The Conversational Commerce Super Highway is littered with the evidence of good acquisitions gone bad. Often acquisitions made to accelerated product development or eliminate a pesky competitor has its longest lasting presence as “Goodwill” on a company’s balance sheet or “Impairment of Goodwill” on an income statement.
With the introduction of “Intelligent Customer Self-Service Capabilities,” Verint has onboarded and integrated assets, technology and personnel of recent acquisitions in record time. It will be able compete effectively in the fast-growing Conversational Commerce marketplace with a package of solutions that spans intelligent virtual assistants (IVAs), interactive voice response (IVR) and Community (with a capital “c”). They have all the components for human-assisted self-service and collaboration offered through the full spectrum of communications channels.
A Continuum of Self-Service Oriented Acquisitions
It’s hard to believe that Verint acquired Next IT less than four months ago. But, as the company points out, it marks the culmination of a set of purchases that started with Telligent in August 2015, which introduced a platform for sharing “actionable intelligence” from a community of subject matter experts across chat, voice, text, e-mail and web services. Hosted IVR specialist Contact Solutions was acquired in February 2016, bringing expertise in speech-enabled voice self-service that was greatly enhanced roughly one year later when Verint purchase SmartCare from telecommunications platform provider Synchronoss.

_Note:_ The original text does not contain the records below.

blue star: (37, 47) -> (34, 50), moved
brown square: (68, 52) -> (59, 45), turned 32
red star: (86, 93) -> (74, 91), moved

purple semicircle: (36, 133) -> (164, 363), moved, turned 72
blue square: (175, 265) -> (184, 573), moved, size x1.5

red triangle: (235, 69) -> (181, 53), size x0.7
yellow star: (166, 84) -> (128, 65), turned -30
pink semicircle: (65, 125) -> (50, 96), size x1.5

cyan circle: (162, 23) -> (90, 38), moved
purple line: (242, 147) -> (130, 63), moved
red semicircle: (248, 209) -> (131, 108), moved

SmartCare came into the world more than fifteen years prior under the name SpeechCycle. It pioneered the concept of “Rich Phone Apps” which are pre-configured conversational models, including Natural Language Understanding and Intent Prediction or Extraction, that simplified and shortened the time it took to deploy speech-enabled IVR services, especially for troubleshooting and technical support of subscribers of diversified cable, telco and entertainment companies.
Along this accelerating acquisition continuum, buying Next IT amounts to a lot more than merely putting the icing on the cake. Its Conversation Management Platform (formerly called Alme) is the core brains of the offering. Its data libraries contain 12 years worth of tagged and categorized conversations that have been packaged to support what Next IT had come to describe as “democratization of AI,” referring to the ability to put development tools into the hands of business unit personnel and make the data available in a way that is as frictionless and transparent as possible.

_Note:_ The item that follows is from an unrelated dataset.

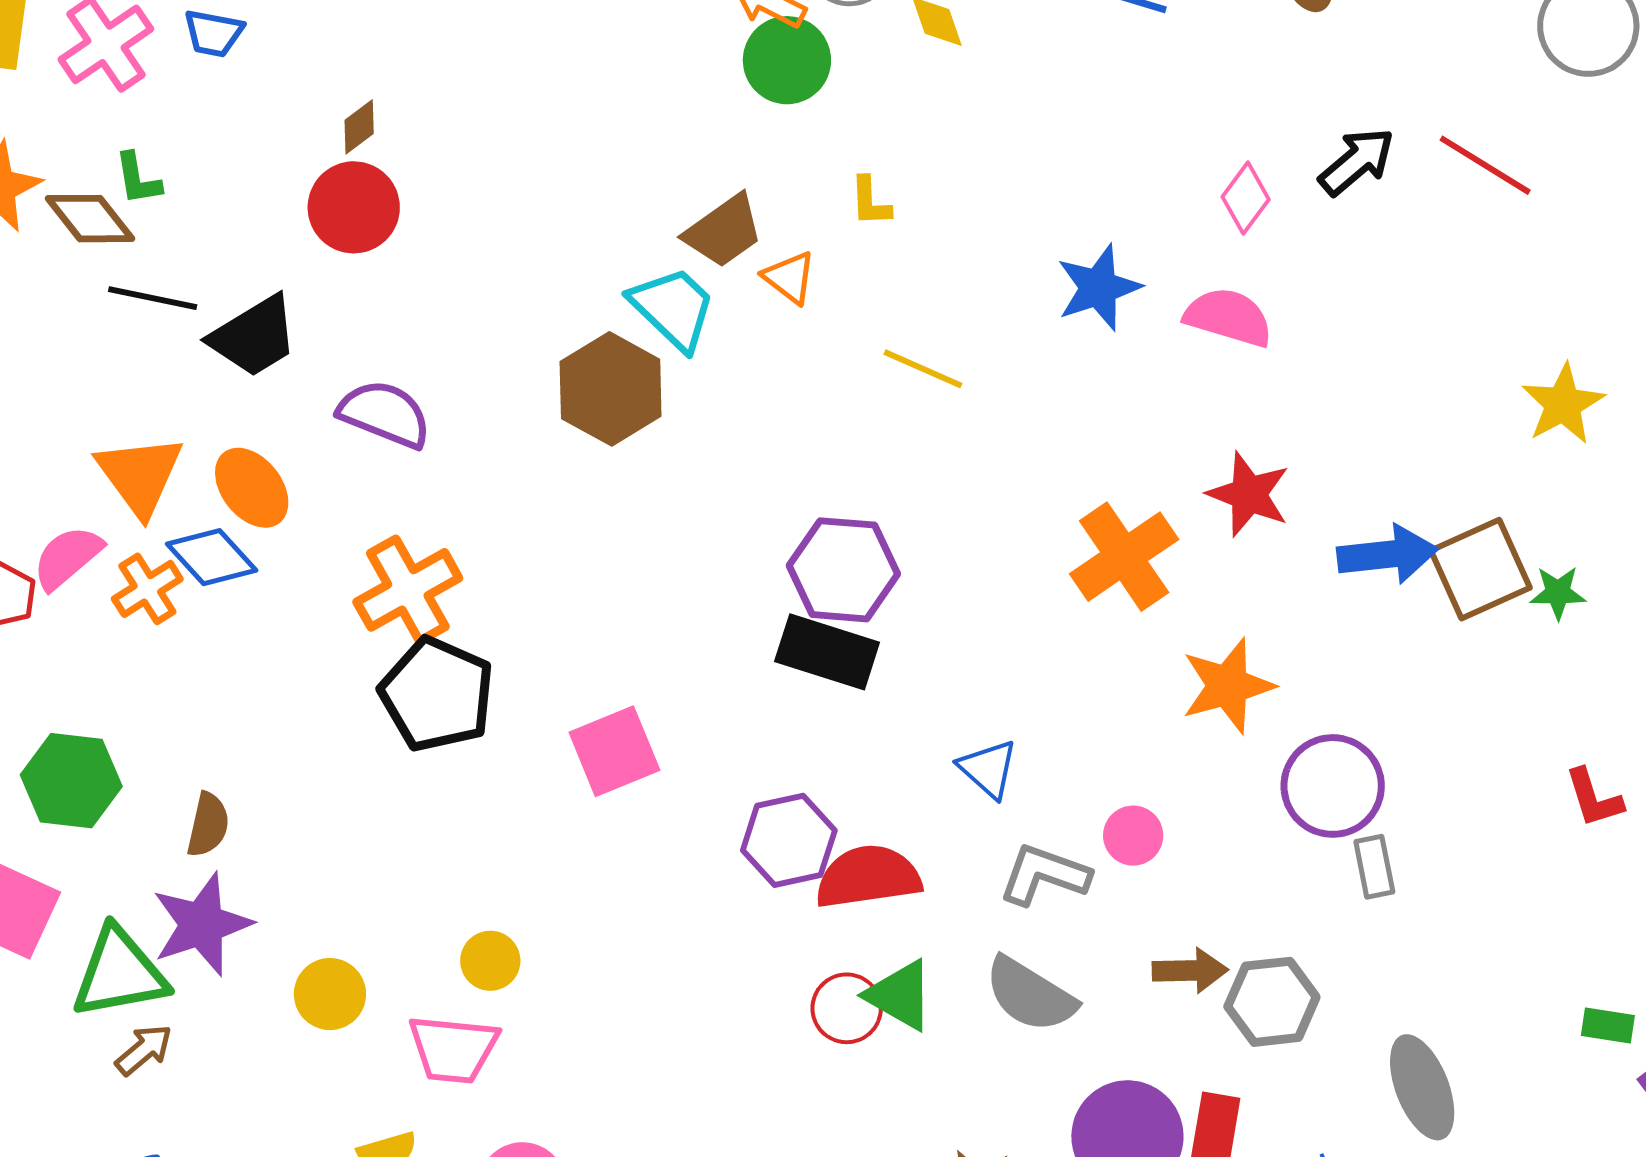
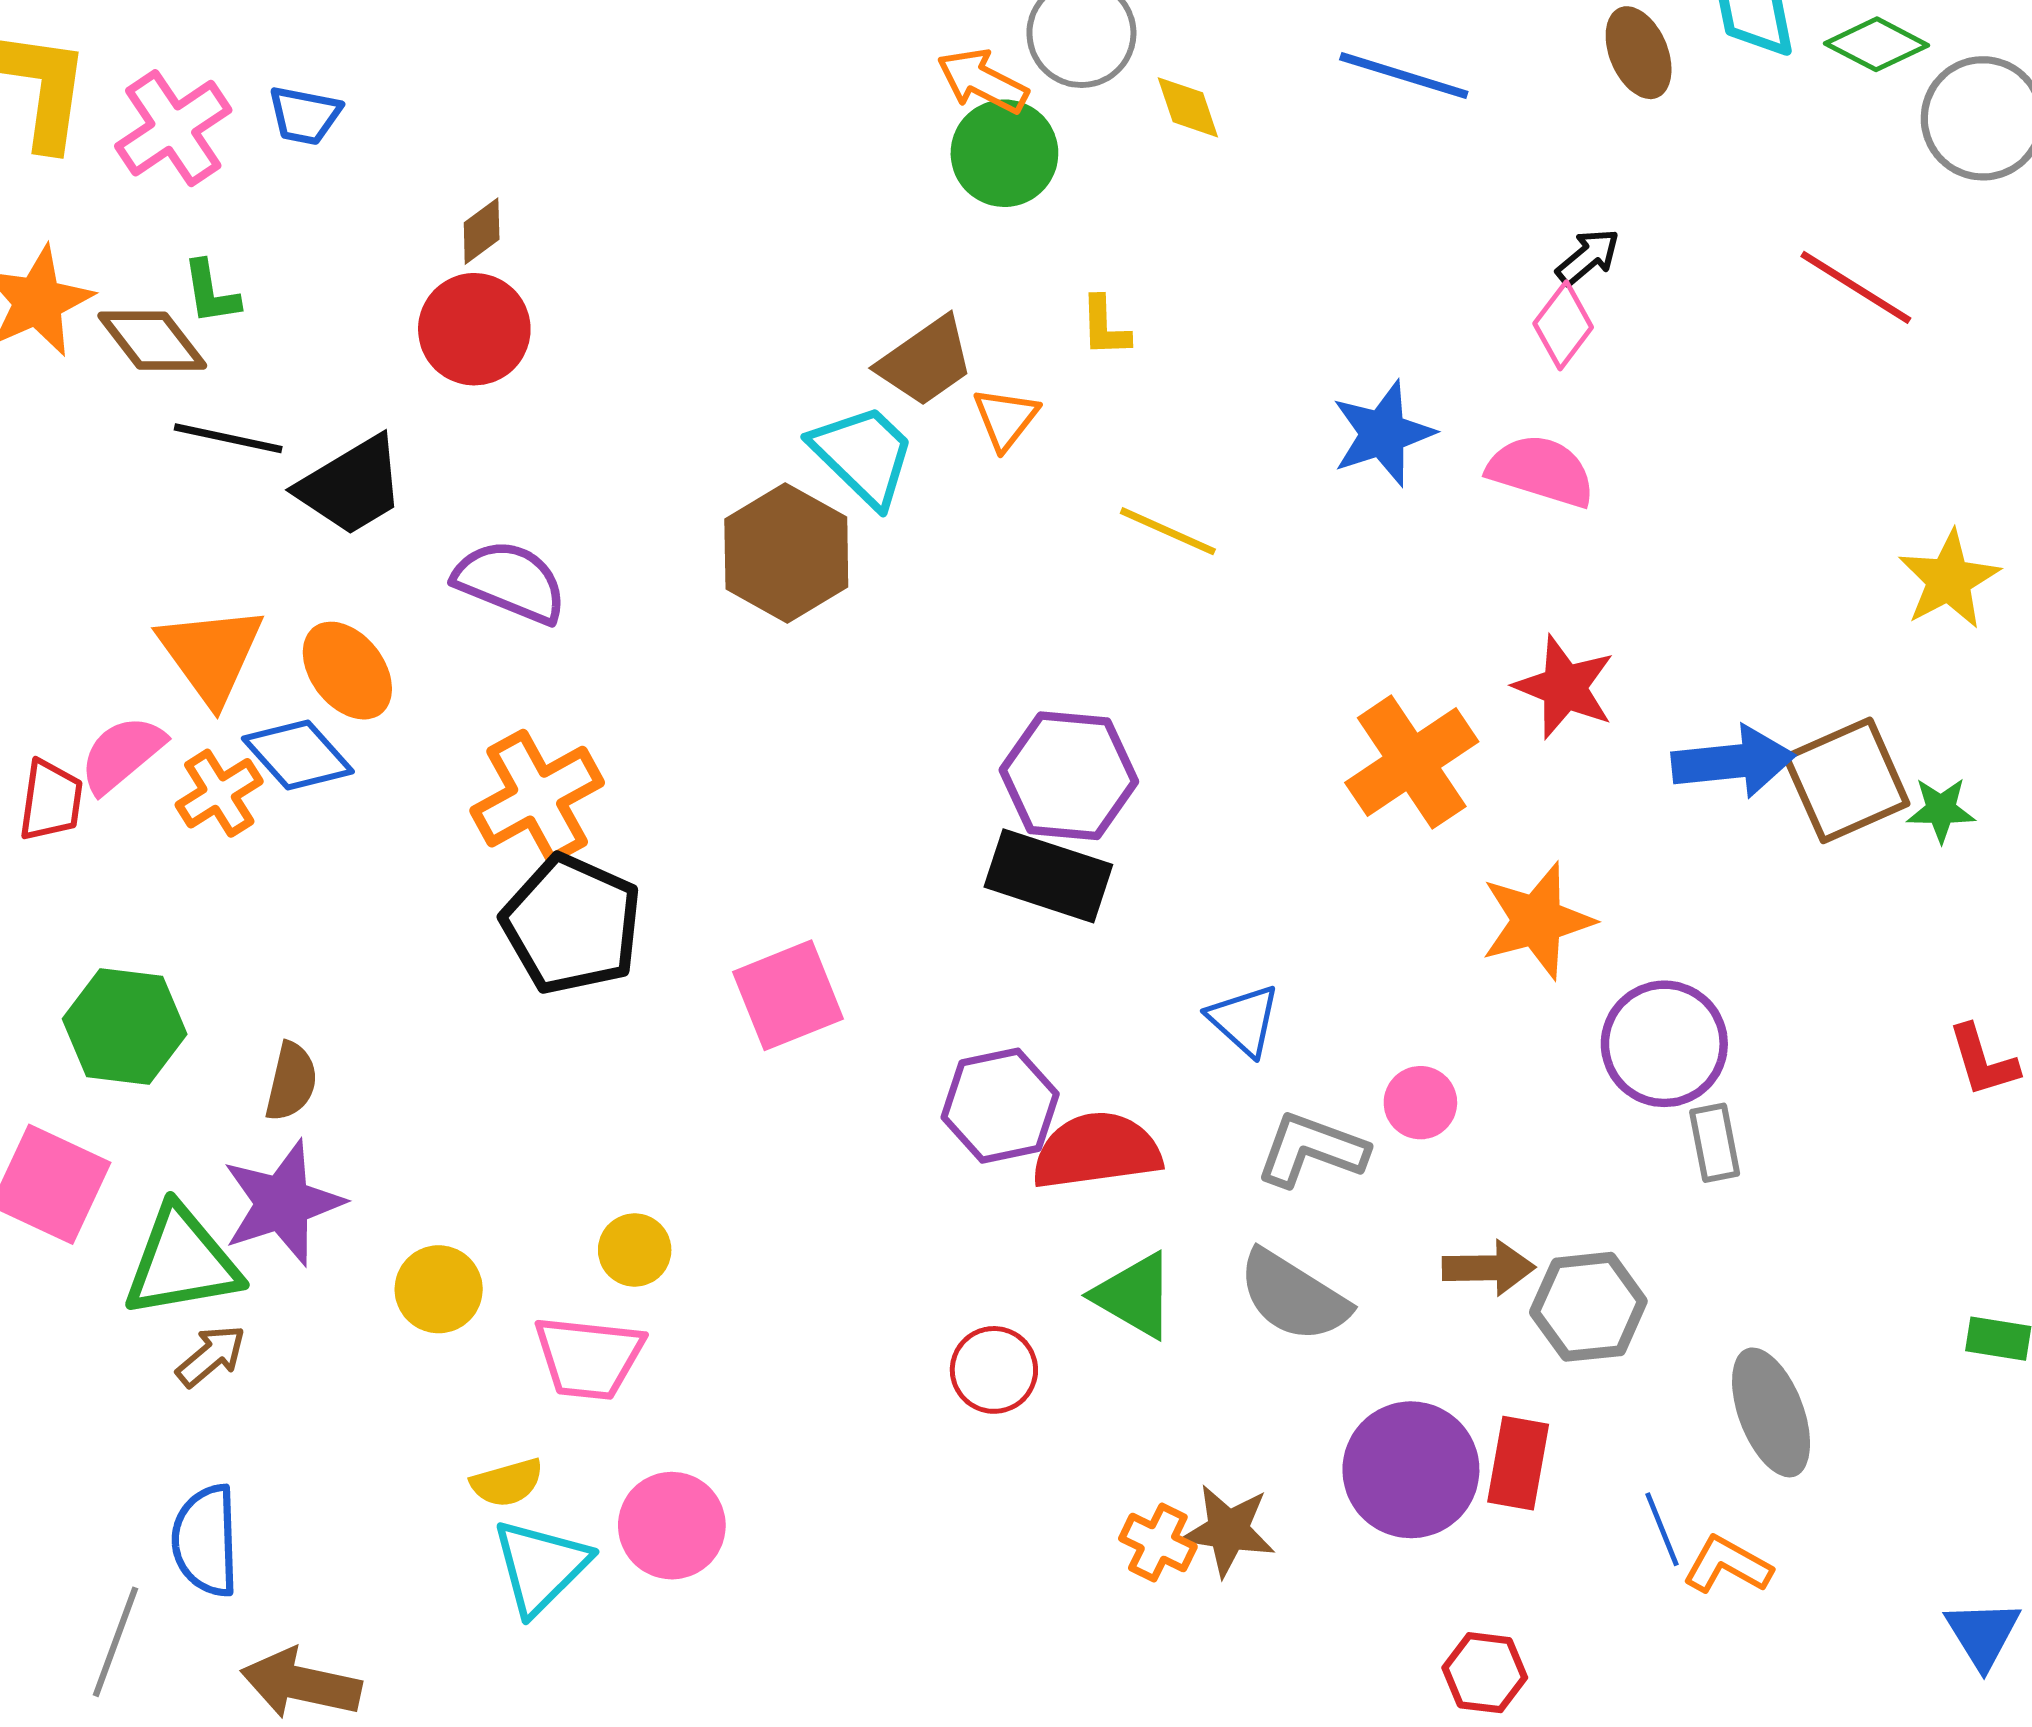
black arrow: (1357, 162) -> (1588, 257), moved, size x0.7
orange triangle: (789, 277) -> (1006, 418), turned 30
red circle: (847, 1008) -> (994, 1370), moved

Next IT Brings Data and the Missing Master Mind
Speaking of transparency, at the time of acquisition Verint admitted that the purchase price started at $30 million in cash with “potential additional future cash payments” based on performance. Yet, the collective teams seemed poised to move fast almost by disposition. In a presentation to analysts, they acknowledge that the core business, surrounding contact center, back office (recording, analytics and the like) and assisted service accounts for 90% of its business. Self-Service, along with Voice of the Customer and Fraud and Compliance may be smaller, but they are destined to see accelerated growth.
The newly announced Intelligent Customer Self-Service Capabilities are, in the company’s words, “a new combination for Verint, but they are based on proven results.” Expect the solutions to map to three core market requirements shared by the large, customer-focused enterprises that Verint targets. These are to “simplify, modernize and automate” customer engagement, all in the name of measurably improved customer experience. To achieve those goals, Verint has integrated the Intelligent Assistance capabilities of Next IT to offer a coherent product offering in record speed.